[Saved entries]
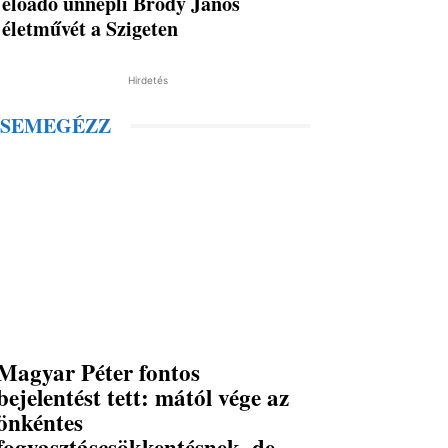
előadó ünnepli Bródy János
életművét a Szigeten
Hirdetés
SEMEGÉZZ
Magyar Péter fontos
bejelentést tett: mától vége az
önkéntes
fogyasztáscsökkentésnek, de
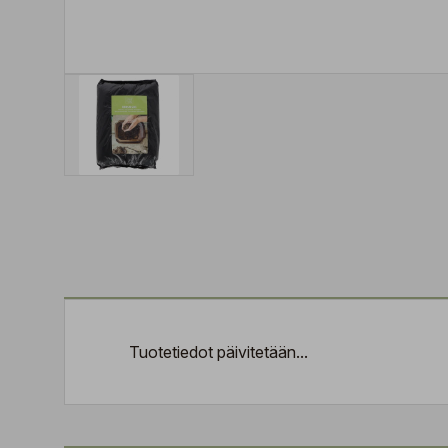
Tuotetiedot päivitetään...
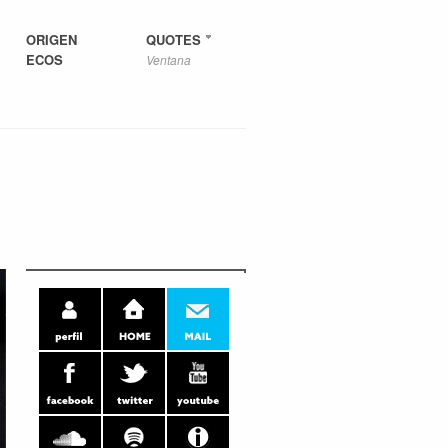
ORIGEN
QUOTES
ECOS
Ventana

...

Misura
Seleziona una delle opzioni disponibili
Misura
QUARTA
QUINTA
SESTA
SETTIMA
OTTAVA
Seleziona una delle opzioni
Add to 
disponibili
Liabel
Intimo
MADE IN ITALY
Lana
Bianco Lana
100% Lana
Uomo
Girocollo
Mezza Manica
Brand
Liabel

Problem :: Wherever "delle" occurs in the records above, copy the line it sits in.

Task answer ::
Seleziona una delle opzioni disponibili
Seleziona una delle opzioni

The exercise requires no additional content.